Os EUA e seus aliados ameaçam suspender a cooperação com a Rússia em vários campos devido à recusa de Moscou em retirar suas tropas da Geórgia. A exemplo do Ocidente, a Rússia também tenta restringir o programa nuclear iraniano, embora habitualmente seja menos inclinada a sanções.

'Se ninguém quer conversar conosco a respeito dessas questões e se a cooperação com a Rússia não é necessária, então pelo amor de Deus, façam isso sozinhos', disse Putin à CNN.

Mas ele deixou claro que Moscou não quer romper a cooperação e que EUA e Rússia têm um interesse comum em resolver a questão do Irã.

Segundo a transcrição divulgada no site oficial de Putin (www.government.ru), a Rússia age de forma 'consistente e consciente' a respeito do Irã 'não porque alguém esteja nos pedindo e nem porque queiramos aparecer bem aos olhos de alguém'. 'Fazemos isso porque corresponde ao nosso interesse nacional, porque nesse campo nossos interesses coincidem com aqueles de muitos países europeus e dos Estados Unidos.'

Na quinta-feira, o presidente russo, Dmitry Medvedev, tomou a iniciativa de discutir a questão nuclear iraniana durante um encontro que manteve no Tadjiquistão com o presidente da República Islâmica, Mahmoud Ahmadinejad.

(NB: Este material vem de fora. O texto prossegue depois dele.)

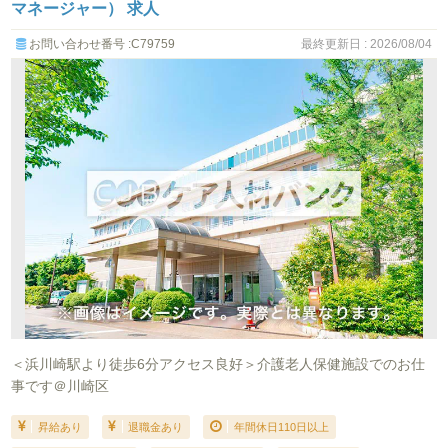
マネージャー） 求人
お問い合わせ番号 :C79759
最終更新日 : 2026/08/04
＜浜川崎駅より徒歩6分アクセス良好＞介護老人保健施設でのお仕
事です＠川崎区
昇給あり
退職金あり
年間休日110日以上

'O presidente russo aventou a possibilidade de continuar o diálogo e a discussão', disse a jornalistas Natalia Timakova, porta-voz de Medvedev, sem entrar em detalhes.

Washington pressiona por sanções mais duras contra o Irã no Conselho de Segurança da ONU, e para isso precisa de apoio russo, que tem poder de veto e já aceitou três pacotes prévios de punições ao país.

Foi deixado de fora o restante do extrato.